Statutory Rape Victimisation: A Psychoanalytical Study of Kate Elizabeth Russell’s My Dark Vanessa
Keywords:
Statutory Rape Victimisation, Psychoanalysis, Ephebophilia, Defence MechanismAbstract
This study aims to analyse the aspects of a statutory rape victimisation in Kate Elizabeth Russell’s novel My Dark Vanessa through Freudian psychoanalytical aspects of id, ego, superego, conscious mind, unconscious mind, and trauma. It seeks to consider the mechanism behind the projection of desires and emotions involving the statutory rape victimisation in order to highlight its impact.

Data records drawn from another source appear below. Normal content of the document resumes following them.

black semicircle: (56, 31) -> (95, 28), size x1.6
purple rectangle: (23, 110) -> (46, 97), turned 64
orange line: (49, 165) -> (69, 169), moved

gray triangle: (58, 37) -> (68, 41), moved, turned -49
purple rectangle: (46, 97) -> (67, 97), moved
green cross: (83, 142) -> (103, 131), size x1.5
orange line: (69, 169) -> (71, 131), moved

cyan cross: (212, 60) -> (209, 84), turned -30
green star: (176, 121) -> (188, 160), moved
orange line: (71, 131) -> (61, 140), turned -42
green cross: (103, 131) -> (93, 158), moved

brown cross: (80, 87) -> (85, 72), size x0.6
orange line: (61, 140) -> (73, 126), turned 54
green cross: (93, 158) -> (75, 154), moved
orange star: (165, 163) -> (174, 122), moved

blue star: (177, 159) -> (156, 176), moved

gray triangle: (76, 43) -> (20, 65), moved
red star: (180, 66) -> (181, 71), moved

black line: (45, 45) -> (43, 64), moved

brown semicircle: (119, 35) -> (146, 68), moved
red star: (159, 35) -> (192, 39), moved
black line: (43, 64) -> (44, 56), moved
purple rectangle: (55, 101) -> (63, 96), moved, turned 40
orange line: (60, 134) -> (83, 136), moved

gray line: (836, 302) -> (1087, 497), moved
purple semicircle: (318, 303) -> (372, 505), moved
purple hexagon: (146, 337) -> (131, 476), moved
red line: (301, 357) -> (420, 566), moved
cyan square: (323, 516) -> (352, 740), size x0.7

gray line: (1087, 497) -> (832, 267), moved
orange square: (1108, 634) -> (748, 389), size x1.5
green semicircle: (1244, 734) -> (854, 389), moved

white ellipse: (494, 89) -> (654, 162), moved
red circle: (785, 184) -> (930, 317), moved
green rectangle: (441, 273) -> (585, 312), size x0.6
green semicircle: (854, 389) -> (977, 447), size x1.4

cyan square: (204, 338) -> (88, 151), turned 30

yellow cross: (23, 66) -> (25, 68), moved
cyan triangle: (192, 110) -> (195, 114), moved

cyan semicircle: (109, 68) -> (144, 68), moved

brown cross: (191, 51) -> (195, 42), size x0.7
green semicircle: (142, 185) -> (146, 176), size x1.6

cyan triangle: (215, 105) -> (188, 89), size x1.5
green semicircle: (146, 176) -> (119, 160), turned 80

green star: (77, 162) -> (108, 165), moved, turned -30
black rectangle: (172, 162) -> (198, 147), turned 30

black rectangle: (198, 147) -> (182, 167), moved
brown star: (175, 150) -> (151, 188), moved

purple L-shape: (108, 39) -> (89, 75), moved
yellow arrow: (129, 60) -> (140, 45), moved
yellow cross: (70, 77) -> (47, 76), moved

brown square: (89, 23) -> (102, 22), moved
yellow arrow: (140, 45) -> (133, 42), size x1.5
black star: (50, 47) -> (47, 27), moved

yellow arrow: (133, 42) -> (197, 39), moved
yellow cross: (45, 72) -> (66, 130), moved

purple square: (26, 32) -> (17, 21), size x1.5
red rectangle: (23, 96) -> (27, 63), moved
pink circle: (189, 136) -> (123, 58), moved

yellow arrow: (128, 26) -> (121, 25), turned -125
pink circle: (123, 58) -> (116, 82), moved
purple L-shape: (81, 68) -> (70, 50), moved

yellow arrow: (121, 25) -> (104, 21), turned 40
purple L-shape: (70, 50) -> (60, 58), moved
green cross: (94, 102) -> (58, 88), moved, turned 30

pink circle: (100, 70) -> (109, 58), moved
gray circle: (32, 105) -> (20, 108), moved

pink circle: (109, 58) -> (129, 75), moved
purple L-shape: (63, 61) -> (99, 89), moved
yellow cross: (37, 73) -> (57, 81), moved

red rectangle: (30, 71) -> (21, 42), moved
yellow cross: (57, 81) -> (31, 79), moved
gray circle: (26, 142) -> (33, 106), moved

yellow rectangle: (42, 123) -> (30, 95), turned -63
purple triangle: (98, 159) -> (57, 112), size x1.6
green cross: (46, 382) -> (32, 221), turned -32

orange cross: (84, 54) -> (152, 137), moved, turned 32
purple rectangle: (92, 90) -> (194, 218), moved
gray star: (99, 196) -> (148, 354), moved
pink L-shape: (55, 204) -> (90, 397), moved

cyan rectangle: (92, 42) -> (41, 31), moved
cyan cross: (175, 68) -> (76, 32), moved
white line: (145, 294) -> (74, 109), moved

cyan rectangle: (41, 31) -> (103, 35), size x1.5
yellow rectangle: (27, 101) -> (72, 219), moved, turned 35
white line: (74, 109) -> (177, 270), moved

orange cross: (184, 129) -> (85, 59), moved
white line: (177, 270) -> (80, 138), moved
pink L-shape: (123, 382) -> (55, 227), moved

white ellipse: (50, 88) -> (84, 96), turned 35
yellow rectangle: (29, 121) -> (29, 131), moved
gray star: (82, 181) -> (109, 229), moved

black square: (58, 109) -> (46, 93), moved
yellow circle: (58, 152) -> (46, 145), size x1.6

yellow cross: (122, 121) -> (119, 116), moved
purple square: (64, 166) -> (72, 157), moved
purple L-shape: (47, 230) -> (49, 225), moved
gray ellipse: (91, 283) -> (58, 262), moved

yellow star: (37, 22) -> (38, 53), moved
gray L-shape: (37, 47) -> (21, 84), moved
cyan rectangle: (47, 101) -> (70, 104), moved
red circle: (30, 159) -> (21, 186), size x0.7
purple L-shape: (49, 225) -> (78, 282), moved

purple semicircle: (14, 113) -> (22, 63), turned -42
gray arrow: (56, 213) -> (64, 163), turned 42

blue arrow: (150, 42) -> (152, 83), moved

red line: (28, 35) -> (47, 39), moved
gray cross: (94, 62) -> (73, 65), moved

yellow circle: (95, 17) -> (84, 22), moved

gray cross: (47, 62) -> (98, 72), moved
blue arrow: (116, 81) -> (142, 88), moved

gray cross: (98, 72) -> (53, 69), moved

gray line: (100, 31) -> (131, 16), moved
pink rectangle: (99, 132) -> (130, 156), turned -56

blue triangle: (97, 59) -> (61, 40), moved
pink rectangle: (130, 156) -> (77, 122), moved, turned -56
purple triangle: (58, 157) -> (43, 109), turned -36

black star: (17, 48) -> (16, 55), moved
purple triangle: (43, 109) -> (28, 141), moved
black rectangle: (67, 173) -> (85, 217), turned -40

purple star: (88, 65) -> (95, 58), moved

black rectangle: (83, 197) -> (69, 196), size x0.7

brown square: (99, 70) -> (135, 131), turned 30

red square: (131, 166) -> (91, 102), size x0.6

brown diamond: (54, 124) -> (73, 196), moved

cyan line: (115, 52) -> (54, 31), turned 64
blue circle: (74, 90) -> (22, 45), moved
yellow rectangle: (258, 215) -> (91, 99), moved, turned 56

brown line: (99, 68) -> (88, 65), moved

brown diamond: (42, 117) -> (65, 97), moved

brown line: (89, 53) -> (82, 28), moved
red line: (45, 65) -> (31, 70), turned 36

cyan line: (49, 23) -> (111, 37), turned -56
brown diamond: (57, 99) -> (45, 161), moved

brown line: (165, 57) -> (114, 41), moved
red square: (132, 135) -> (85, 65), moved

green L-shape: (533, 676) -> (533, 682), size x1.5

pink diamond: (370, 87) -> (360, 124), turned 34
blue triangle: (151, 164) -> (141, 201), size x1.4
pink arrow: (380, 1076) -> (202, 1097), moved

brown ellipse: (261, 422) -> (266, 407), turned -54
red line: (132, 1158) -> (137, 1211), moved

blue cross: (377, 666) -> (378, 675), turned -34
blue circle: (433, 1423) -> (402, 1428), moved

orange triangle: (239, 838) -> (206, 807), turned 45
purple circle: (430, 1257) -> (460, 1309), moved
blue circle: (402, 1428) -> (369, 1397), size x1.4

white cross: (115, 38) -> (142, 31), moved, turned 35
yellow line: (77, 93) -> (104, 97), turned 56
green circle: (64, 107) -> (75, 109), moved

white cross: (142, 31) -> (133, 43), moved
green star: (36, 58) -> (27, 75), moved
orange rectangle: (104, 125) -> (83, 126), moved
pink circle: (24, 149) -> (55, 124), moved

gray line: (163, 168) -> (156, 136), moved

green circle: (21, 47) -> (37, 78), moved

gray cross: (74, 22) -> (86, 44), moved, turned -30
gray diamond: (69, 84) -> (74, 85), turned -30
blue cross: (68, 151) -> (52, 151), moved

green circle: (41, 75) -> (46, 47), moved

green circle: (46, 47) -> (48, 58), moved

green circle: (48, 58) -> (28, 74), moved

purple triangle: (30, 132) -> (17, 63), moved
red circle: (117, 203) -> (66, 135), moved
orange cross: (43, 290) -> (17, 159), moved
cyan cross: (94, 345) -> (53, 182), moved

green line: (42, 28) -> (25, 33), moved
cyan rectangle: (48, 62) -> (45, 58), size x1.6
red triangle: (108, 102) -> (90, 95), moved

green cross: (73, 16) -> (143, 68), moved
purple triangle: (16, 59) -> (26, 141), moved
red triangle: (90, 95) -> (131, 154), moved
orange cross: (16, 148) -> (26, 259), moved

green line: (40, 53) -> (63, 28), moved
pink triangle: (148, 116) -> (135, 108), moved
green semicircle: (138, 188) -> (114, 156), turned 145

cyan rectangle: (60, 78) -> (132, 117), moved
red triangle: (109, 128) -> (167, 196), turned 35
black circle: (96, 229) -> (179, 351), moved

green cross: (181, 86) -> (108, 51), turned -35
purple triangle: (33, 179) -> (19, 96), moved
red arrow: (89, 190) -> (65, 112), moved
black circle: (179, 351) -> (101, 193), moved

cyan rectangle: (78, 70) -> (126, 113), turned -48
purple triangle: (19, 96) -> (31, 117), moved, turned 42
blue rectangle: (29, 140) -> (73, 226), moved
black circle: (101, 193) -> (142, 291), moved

It tends to emphasise the ways through which an ephebophile, the antagonist of the novel, controls the whole narrative of the statutory rape by being in a power position and his role in manipulating a victim’s perception of trauma-tied reality in My Dark Vanessa. The ephebophile’s psyche plays a significant role in fulfilling his unusual desires. His urges originate from the unconscious mind; however, it is the conscious mind that becomes a source of gratification of his desires. As far as the victim, the protagonist of the novel, is concerned, she defends her abuser for her own survival from the abuse-associated trauma. Yet, her failed defence guided by the unconscious mind, leads to the revelation of traumatic symptoms. However, through free association with the help of a therapist, she then succeeds in liberating herself from the trauma that has been buried in her unconscious mind all those years. Thus, this study analyses the actions and consequences concerning the statutory rape victimisation on both the victim and ephebophile in Russell's My Dark Vanessa by using Freudian psychoanalytical theory.